The two facilities cited, which are owned by Cliff McGee of Holbrook, Ariz., had a total of five leak detection violations, including failing to conduct a fuel line tightness test, failing to conduct adequate tank tightness tests, and failing to permanently close or upgrade an underground tank system that has been taken out of service. The facilities also failed to report suspected leaks to U.S. EPA. U.S. EPA ordered the owner to report the suspected leaks and conduct site investigations to determine the extent of soil contamination. Contaminated soil has already been removed from the Polacca Circle M site.
The citations were issued during inspections by U.S. EPA and the Hopi Water Resources Department. Five other underground tank facilities on Hopi Indian lands were also inspected, along with eight facilities that have aboveground fuel storage tanks. The aboveground tank sites were checked for compliance with Spill Prevention, Control and Countermeasures (SPCC) regulations developed under the federal Clean Water Act. Inspectors found evidence of soil contamination at two of these sites: One, at Bacavi, is operated by a contractor, Sanitation Facility Construction; the other is the Bureau of Indian Affairs Facilities Management Site in Keams Canyon.
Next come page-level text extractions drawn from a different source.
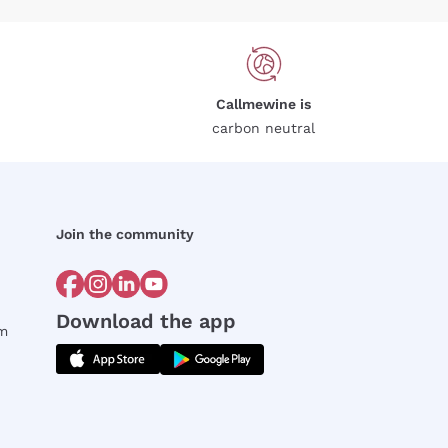
Callmewine is
carbon neutral
Join the community
Download the app
rm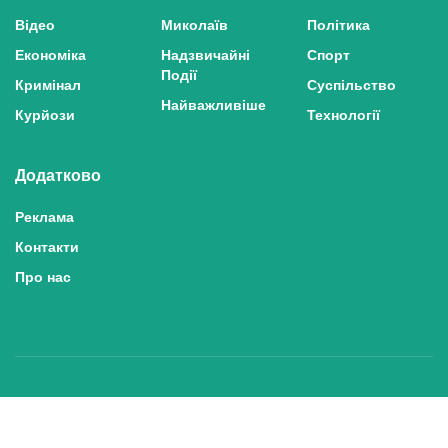
Відео
Миколаїв
Політика
Економіка
Надзвичайні
Спорт
Події
Кримінал
Суспільство
Найважливіше
Курйози
Технології
Додатково
Реклама
Контакти
Про нас
Політика конфіденційності та захисту персональних даних
Політика користування сайтом
Правила використання матеріалів сайту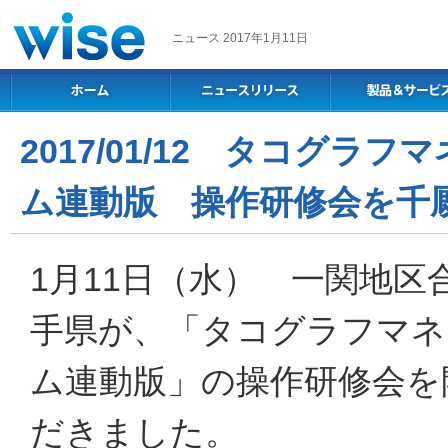
ニュース 2017年1月11日
2017/01/12 タコグ
ム連動版 操作研修会を​千
1月11日（水） 一関地
手県が、「タコグラフマネ
ム連動版」の操作研修会を
だきました。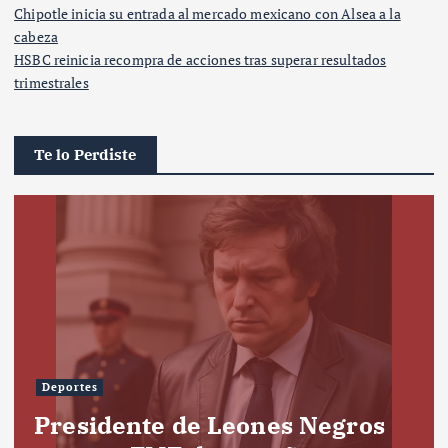
Chipotle inicia su entrada al mercado mexicano con Alsea a la
cabeza
HSBC reinicia recompra de acciones tras superar resultados
trimestrales
Te lo Perdiste
Deportes
Presidente de Leones Negros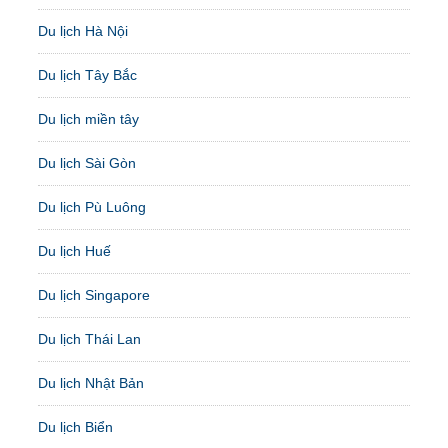
Du lịch Hà Nội
Du lịch Tây Bắc
Du lịch miền tây
Du lịch Sài Gòn
Du lịch Pù Luông
Du lịch Huế
Du lịch Singapore
Du lịch Thái Lan
Du lịch Nhật Bản
Du lịch Biển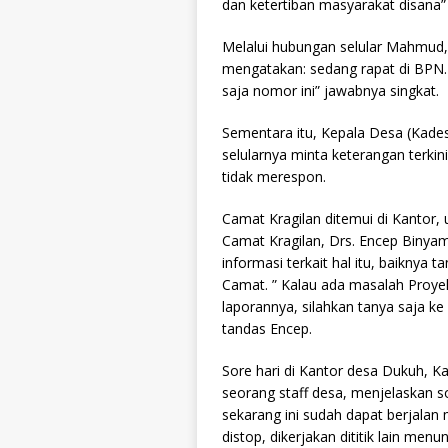
dan ketertiban masyarakat disana” 
Melalui hubungan selular Mahmud,
mengatakan: sedang rapat di BPN. 
saja nomor ini” jawabnya singkat.
Sementara itu, Kepala Desa (Kades
selularnya minta keterangan terkin
tidak merespon.
Camat Kragilan ditemui di Kantor, 
Camat Kragilan, Drs. Encep Binya
informasi terkait hal itu, baiknya t
Camat. ” Kalau ada masalah Proye
laporannya, silahkan tanya saja ke
tandas Encep.
Sore hari di Kantor desa Dukuh, Ka
seorang staff desa, menjelaskan s
sekarang ini sudah dapat berjalan 
distop, dikerjakan dititik lain m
U.S. EPA directed both owners to undertake prompt cleanup actions.
U.S. EPA's underground storage tank (UST) field citation program is designed to quickly bring facilities owned or operated as small businesses into compliance with federal UST rules. The citations impose penalties which generally range from $50 to $300 per violation, and require owners and operators to quickly bring their facilities into compliance. If they do not, they will be subject to more formal enforcement action, which carries much stiffer penalties of up to $11,000 per day per violation. U.S. EPA and the Hopi Tribe's Water Resources Department will work together to ensure that these facilities comply with UST and SPCC regulations.